With all the props for the triumph of ‘enlightened moderation’ regionally in place, the government is trying to sell it to the Middle East, even South East Asia. But in those regions, there is very little enlightenment; they call its proponents traitors and collaborators.

Democracy stands discredited in Pakistan because of the arrogance and misconduct of Benazir and Nawaz Sharif in power. Even in the USA and the UK, where democracy has deep roots, free elections have returned to power leaders who lied to and cheated to wage illegal wars that devastated Afghanistan, Iraq and Somalia and now threatening to invade Iran in utter disregard of international law and the will of their constituents. The secular parties – PPP and ANP – are led by persons even more enlightened (more pro-India) and more moderate (more anti-Islam) than Musharraf. Ethnic nationalists are openly anti-state. The Armed Forces of Pakistan are led by a General who openly reviles the polity of Pakistan. Who represents the majority in Pakistan that is neither enlightened (pro-India) nor moderate (anti-Islam)?

Political observers have already noted that the outcry against the suspension of the Chief Justice is as much a concern for the ‘independence of the judiciary’ as a ‘vote of no confidence’ in Musharraf. It has also been noted that unlike the public protests over ‘sugar price’ in 1969 that got transformed into ‘anti-Ayub’ movement, the present ‘judicial crisis’ has not yet given rise to a public movement against this regime. It is because in 1969, there was a popular alternative leader – Zulfikar Ali Bhutto - on the scene. Today the leaders of the national parties are neither ‘less enlightened nor less moderate’ than Musharraf. If the Muslim League and the PPP cannot find any one to lead their parties apart from the stale and discredited leaders they have now, Musharraf may win by default.

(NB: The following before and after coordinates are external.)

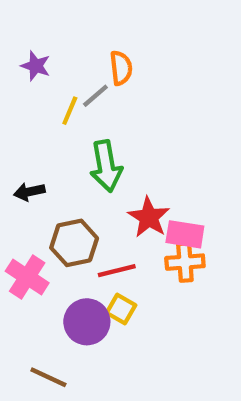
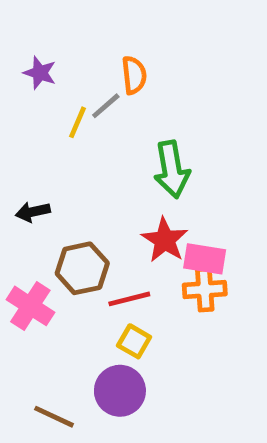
green arrow: (106, 166) -> (172, 169), moved
purple circle: (87, 322) -> (120, 391), moved

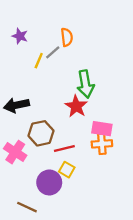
black arrow: (33, 212) -> (16, 105), size x1.5
red star: (165, 240) -> (76, 106), moved
purple circle: (120, 391) -> (49, 182), moved

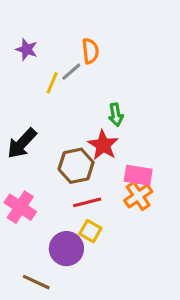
green arrow: (86, 84) -> (116, 115), size x0.6
black arrow: (16, 105) -> (22, 143), turned -35
brown hexagon: (41, 133) -> (76, 166), moved
orange cross: (102, 144) -> (138, 196), turned -30

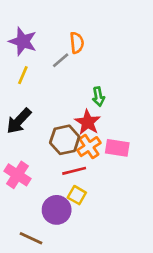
purple star: (27, 49) -> (23, 41), size x1.5
yellow line: (52, 83) -> (23, 75), moved
orange cross: (138, 196) -> (89, 147), moved

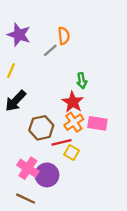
yellow line: (23, 75) -> (11, 71), moved
brown hexagon: (65, 140) -> (41, 128), moved
pink cross: (17, 175) -> (28, 168), moved
yellow square: (77, 195) -> (72, 152), moved

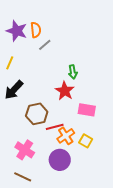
orange semicircle: (64, 36) -> (36, 30), moved
orange cross: (74, 122) -> (66, 136), moved
yellow square: (72, 152) -> (86, 141), moved
purple circle: (47, 175) -> (60, 160), moved

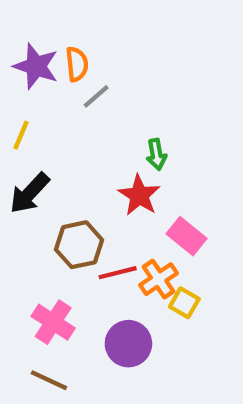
pink rectangle: (87, 110) -> (187, 236), turned 30
orange cross: (66, 136) -> (159, 279), moved

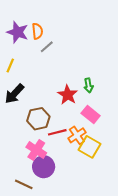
green arrow: (156, 154) -> (88, 85), moved
yellow square: (184, 303) -> (89, 147), size x1.5
pink cross: (53, 322) -> (36, 150), moved
purple circle: (128, 344) -> (44, 167), moved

But it does not have to be like that. If Musharraf leaves, the PML is more likely to make an alliance with MMA and PML (N) rather than with the MQM and the PPP. That alliance won two third majority in the National Assembly in 1996 Elections and can do so again without any help from the Army or America.

Musharraf administration has many achievements to its credit. It has restored economic health of Pakistan. It has maintained the efficacy of the nuclear and non-nuclear deterrent for security and dealt with insurrection in Balochistan with cool courage. But the rate of growth of the economy is now slowing because of the uncertainty created by Musharraf refusing to leave office gracefully. He did not answer my question: “What would you do different to Ayub and Zia that your legacy would outlive your period in power”? I will give the answer: You will relinquish the office of the COAS now and not encumber the PML with an un-natural alliance with the MQM and/or the PPP. The Armed Forces and the Judiciary are the two institutions where performance and conduct of their members are judged by their peers. After a dumb start, the Chief Justice of Pakistan is being judged by his peers. But Musharraf has resisted the judgment of his peers. They have been telling him privately at first and publicly now that it is time for him to go. That way his legacy, the good name, and public confidence in the armed forces can be saved.

The writer is the Director London Institute of South Asia.